One of the quiet consequences of the previous series is easy to miss.
Once representation is no longer treated as the default explanatory currency, a striking pattern becomes visible: many phenomena that are usually treated as fundamentally different turn out to be ontologically continuous.
They are the same phenomenon, actualised at different scales.
The illusion of difference
Biology and the behavioural sciences tend to partition their subject matter by scale.
Developmental biology, ethology, ecology, and social behaviour are treated as distinct explanatory domains, each with their own preferred mechanisms and vocabularies.
This fragmentation is not accidental.
It is driven by an unexamined assumption: that organisation must be located somewhere — in genes, brains, individuals, or groups — and that different scales therefore require different organising principles.

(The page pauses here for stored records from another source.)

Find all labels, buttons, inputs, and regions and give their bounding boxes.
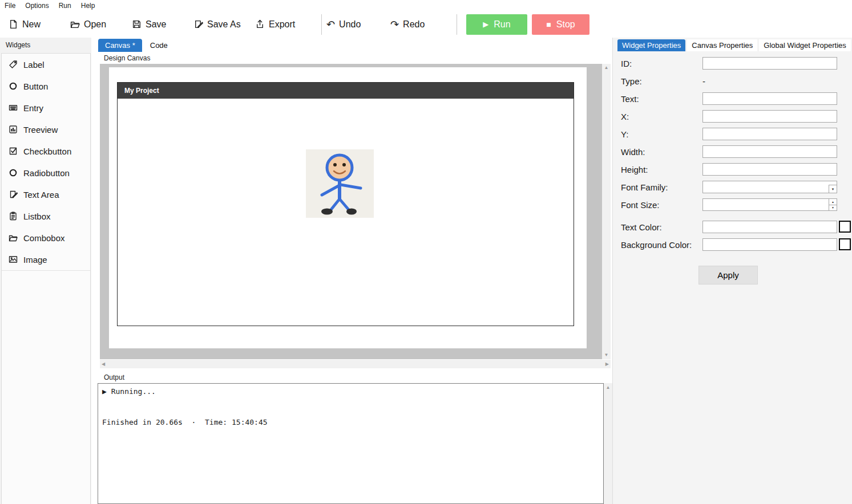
open-button[interactable]: Open xyxy=(70,19,132,30)
scroll-up-icon[interactable]: ▲ xyxy=(606,385,611,390)
prop-row-background-color: Background Color: xyxy=(613,238,852,251)
id-label: ID: xyxy=(621,59,702,68)
stop-button[interactable]: ■ Stop xyxy=(532,14,589,35)
menu-options[interactable]: Options xyxy=(25,2,49,10)
prop-row-x: X: xyxy=(613,110,852,123)
x-input[interactable] xyxy=(702,110,837,123)
menu-help[interactable]: Help xyxy=(81,2,95,10)
sidebar-item-listbox[interactable]: Listbox xyxy=(2,205,90,227)
new-document-icon xyxy=(9,19,18,29)
prop-row-font-size: Font Size: ▲ ▼ xyxy=(613,198,852,211)
redo-button[interactable]: ↷ Redo xyxy=(390,19,452,30)
background-color-input[interactable] xyxy=(702,238,837,251)
export-button[interactable]: Export xyxy=(255,19,317,30)
open-folder-icon xyxy=(70,19,80,29)
save-button[interactable]: Save xyxy=(132,19,193,30)
text-color-input[interactable] xyxy=(702,221,837,233)
undo-button[interactable]: ↶ Undo xyxy=(326,19,390,30)
font-size-input[interactable] xyxy=(702,198,837,211)
tab-global-widget-properties[interactable]: Global Widget Properties xyxy=(759,39,851,51)
toolbar-separator xyxy=(457,14,457,35)
sidebar-item-combobox[interactable]: Combobox xyxy=(2,227,90,249)
font-family-input[interactable] xyxy=(702,181,837,193)
widget-list: Label Button Entry Treeview xyxy=(1,53,91,504)
prop-row-id: ID: xyxy=(613,57,852,70)
folder-icon xyxy=(9,233,18,242)
spinner-buttons: ▲ ▼ xyxy=(829,199,837,210)
width-label: Width: xyxy=(621,147,702,157)
spin-up-button[interactable]: ▲ xyxy=(829,199,837,205)
save-as-button[interactable]: Save As xyxy=(193,19,255,30)
sidebar-item-checkbutton[interactable]: Checkbutton xyxy=(2,140,90,162)
width-input[interactable] xyxy=(702,145,837,158)
output-console[interactable]: ▶ Running... Finished in 20.66s · Time: … xyxy=(98,383,604,504)
output-line: Finished in 20.66s · Time: 15:40:45 xyxy=(102,417,599,428)
tab-canvas-properties[interactable]: Canvas Properties xyxy=(687,39,757,51)
prop-row-height: Height: xyxy=(613,163,852,176)
scroll-right-icon[interactable]: ▶ xyxy=(605,362,609,367)
sidebar-item-label[interactable]: Label xyxy=(2,54,90,75)
id-input[interactable] xyxy=(702,57,837,70)
stick-figure-image[interactable] xyxy=(306,149,374,218)
menu-run[interactable]: Run xyxy=(59,2,71,10)
sidebar-item-button[interactable]: Button xyxy=(2,75,90,97)
tab-code[interactable]: Code xyxy=(143,39,175,52)
undo-icon: ↶ xyxy=(326,19,335,30)
sidebar-item-treeview[interactable]: Treeview xyxy=(2,119,90,140)
spin-down-icon: ▼ xyxy=(831,206,834,209)
font-family-combobox[interactable]: ▼ xyxy=(702,181,837,193)
run-icon: ▶ xyxy=(483,20,488,29)
y-label: Y: xyxy=(621,129,702,139)
preview-window-body[interactable] xyxy=(118,99,574,326)
radio-icon xyxy=(9,168,18,177)
editor-area: Canvas * Code Design Canvas My Project xyxy=(91,38,612,504)
sidebar-item-entry[interactable]: Entry xyxy=(2,97,90,119)
preview-window[interactable]: My Project xyxy=(117,82,574,326)
run-button[interactable]: ▶ Run xyxy=(466,14,527,35)
prop-row-font-family: Font Family: ▼ xyxy=(613,181,852,193)
spin-down-button[interactable]: ▼ xyxy=(829,205,837,211)
tab-widget-properties[interactable]: Widget Properties xyxy=(617,39,685,51)
height-input[interactable] xyxy=(702,163,837,176)
properties-tab-bar: Widget Properties Canvas Properties Glob… xyxy=(613,39,852,51)
scroll-up-icon[interactable]: ▲ xyxy=(604,66,609,70)
bar-chart-icon xyxy=(9,125,18,134)
background-color-label: Background Color: xyxy=(621,240,702,250)
prop-row-y: Y: xyxy=(613,128,852,140)
chevron-down-icon: ▼ xyxy=(831,188,835,191)
sidebar-item-radiobutton[interactable]: Radiobutton xyxy=(2,162,90,184)
app-window: File Options Run Help New Open Save Save… xyxy=(0,0,852,504)
text-input[interactable] xyxy=(702,92,837,105)
tab-canvas[interactable]: Canvas * xyxy=(98,39,142,52)
menu-file[interactable]: File xyxy=(5,2,15,10)
type-value: - xyxy=(702,76,705,86)
output-caption: Output xyxy=(91,368,612,383)
save-as-label: Save As xyxy=(207,19,241,30)
output-scrollbar[interactable]: ▲ xyxy=(604,383,612,504)
y-input[interactable] xyxy=(702,128,837,140)
canvas-horizontal-scrollbar[interactable]: ◀ ▶ xyxy=(100,360,611,368)
text-color-label: Text Color: xyxy=(621,222,702,232)
new-button[interactable]: New xyxy=(9,19,70,30)
background-color-swatch[interactable] xyxy=(839,238,851,250)
widgets-sidebar: Widgets Label Button Entry xyxy=(0,38,91,504)
sidebar-item-image[interactable]: Image xyxy=(2,249,90,270)
design-canvas-viewport: My Project xyxy=(100,64,611,359)
scroll-left-icon[interactable]: ◀ xyxy=(102,362,105,367)
toolbar-separator xyxy=(321,14,322,35)
stop-icon: ■ xyxy=(546,20,551,29)
canvas-vertical-scrollbar[interactable]: ▲ ▼ xyxy=(602,64,611,359)
scroll-down-icon[interactable]: ▼ xyxy=(604,353,609,357)
canvas-workspace[interactable]: My Project xyxy=(100,64,602,359)
menu-bar: File Options Run Help xyxy=(0,0,852,11)
canvas-page[interactable]: My Project xyxy=(109,67,587,348)
apply-button[interactable]: Apply xyxy=(698,266,758,284)
spin-up-icon: ▲ xyxy=(831,200,834,204)
combobox-dropdown-button[interactable]: ▼ xyxy=(829,185,837,193)
text-color-swatch[interactable] xyxy=(839,221,851,233)
redo-icon: ↷ xyxy=(390,19,399,30)
clipboard-icon xyxy=(9,212,18,221)
prop-row-width: Width: xyxy=(613,145,852,158)
font-size-spinner[interactable]: ▲ ▼ xyxy=(702,198,837,211)
sidebar-item-text-area[interactable]: Text Area xyxy=(2,184,90,205)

Once that assumption is relaxed, the differences begin to look superficial.
The shared structure
Across all of these phenomena, the same ontological features recur:
a system understood as structured potential, not as a mechanism executing instructions;
value-driven constraints that shape viability without meaning or representation;
actualisation as a cut, selecting a trajectory from a space of possibilities;
and learning or development as the reshaping of constraint, not the accumulation of knowledge.
What varies is not the kind of organisation involved, but the density, persistence, and location of constraint.
Embryogenesis
In embryogenesis, organisation is often described as if a plan were being executed.
But development proceeds without foresight, representation, or global control.
Cells respond locally, under value-laden constraints tied to viability, and stable forms emerge through successive cuts in a space of possible morphologies.
Colonial and eusocial systems
Colonial organisms and eusocial insects are routinely credited with “collective intelligence.”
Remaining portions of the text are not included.